DATA LISTING START

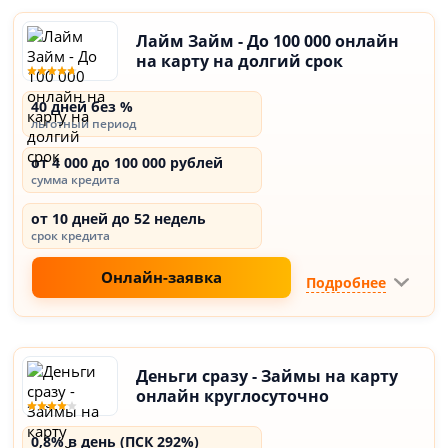
Лайм Займ - До 100 000 онлайн
на карту на долгий срок
40 дней без %
льготный период
от 4 000 до 100 000 рублей
сумма кредита
от 10 дней до 52 недель
срок кредита
Онлайн-заявка
Подробнее
Деньги сразу - Займы на карту
онлайн круглосуточно
0,8% в день (ПСК 292%)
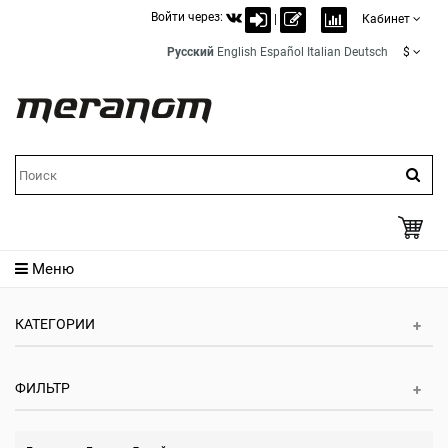
Войти через:
|
Кабинет
Русский
English
Español
Italian
Deutsch
$
Меню
КАТЕГОРИИ
ФИЛЬТР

DATA LISTING END

- _WORK TO BE COMPLETED_: Omit the pictures, then output every record exactly as given.

- _ANSWER FOR THE TASK_:
Лайм Займ - До 100 000 онлайн
на карту на долгий срок
40 дней без %
льготный период
от 4 000 до 100 000 рублей
сумма кредита
от 10 дней до 52 недель
срок кредита
Онлайн-заявка
Подробнее
Деньги сразу - Займы на карту
онлайн круглосуточно
0,8% в день (ПСК 292%)
Войти через:
|
Кабинет
Русский
English
Español
Italian
Deutsch
$
Меню
КАТЕГОРИИ
ФИЛЬТР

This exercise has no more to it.